While Dara rushed off to clean up and change, Annabelle lingered. She and Karen had planned to sneak away to an illicit party to let off steam. Now there would be no party for Karen, because a filthy Outlander had liquidated her. Despite three years in mech service, and countless funerals, Annabelle couldn’t help feeling each loss rip away part of her soul. Yet, she couldn’t force herself to kill the boy who did this.

Commander Samantha Hernandez approached and gave Annabelle a hug. “Don’t blame yourself, Lieutenant. You couldn’t have anticipated the rebel ambush.”

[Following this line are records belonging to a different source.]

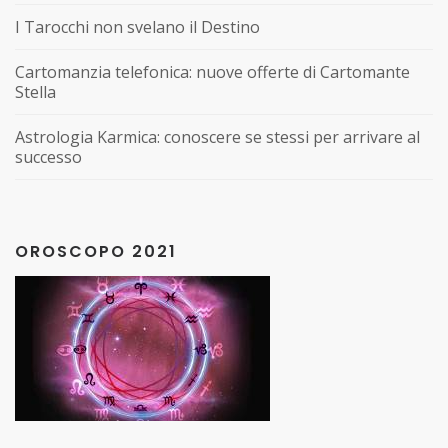
I Tarocchi non svelano il Destino
Cartomanzia telefonica: nuove offerte di Cartomante
Stella
Astrologia Karmica: conoscere se stessi per arrivare al
successo
OROSCOPO 2021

The hug was comforting, though it seemed odd coming from a husky Hispanic with facial scars from the Second Civil War and a body honed by weightlifting and kung fu. Sam wiped her brow. “The mission was a success. Outlanders will think twice before harboring runaways and poaching wildlife. Get cleaned up for the briefing.”

Mission guilt suffocated Annabelle like her water-boarding training. Before the drones swooped in, she had recognized Bret Shaw with someone who might have been his son, George, the one who killed Karen. Three fugitives escaped, Karen was dead, and Annabelle failed to shoot. That wasn’t success.

Leaving Karen’s mech suit and scooped-up remains on a concrete slab for autopsy, Annabelle went to wash up. She vowed not to vent with sister warriors. Their warrior ethic didn’t permit questioning missions or tactics. Grumbling could land her back in psych reconditioning, and she’d had enough for three lifetimes.

In the locker room, Dara was stripping out of sweat-soaked undergarments. A tall, thickly-muscled amazon the other girls looked up to, this fierce warrior was clearheaded in battle but far too bossy. She hugged Annabelle, intertwining her frizzy brown hair with Annabelle’s sagging blonde curls. “I want to put all Outlanders through a meat grinder for what they did to Karen.”

Annabelle pulled away; Dara’s hugs were unwelcome.

Dara grabbed a towel. “You know I’ve got your back.”

“Thanks.” Annabelle yanked off her top, dropped her blue uniform trousers, and shivered.

“Karen would want us to celebrate her life, not drown ourselves in sorrow.” With a towel over her shoulders, Dara helped Annabelle with her sweaty bra.

Annabelle ripped her bra off, while being careful not to antagonize a sister warrior. “I’m exhausted.” Plus, she couldn’t take another mission if it meant watching friends die. She bit that one back.

She grabbed a towel, and followed Dara into the showers. She set the dials to cool, let water cascade over her, and hoped it would wash away the guilt. It didn’t.

“You and me against the world,” Dara said. “Come to the party tonight.”

“I promised a night with Janine.”

“Sisters are always welcome.” Dara scowled. “Shake out of it. You can’t let the others see even a flicker of weakness.”

Annabelle forced a smile. Peer pressure was a powerful tool, though lack of private time had her aching to flee into the wilderness, even to the Outland. She turned off the water, toweled dry, and longed to blow off steam.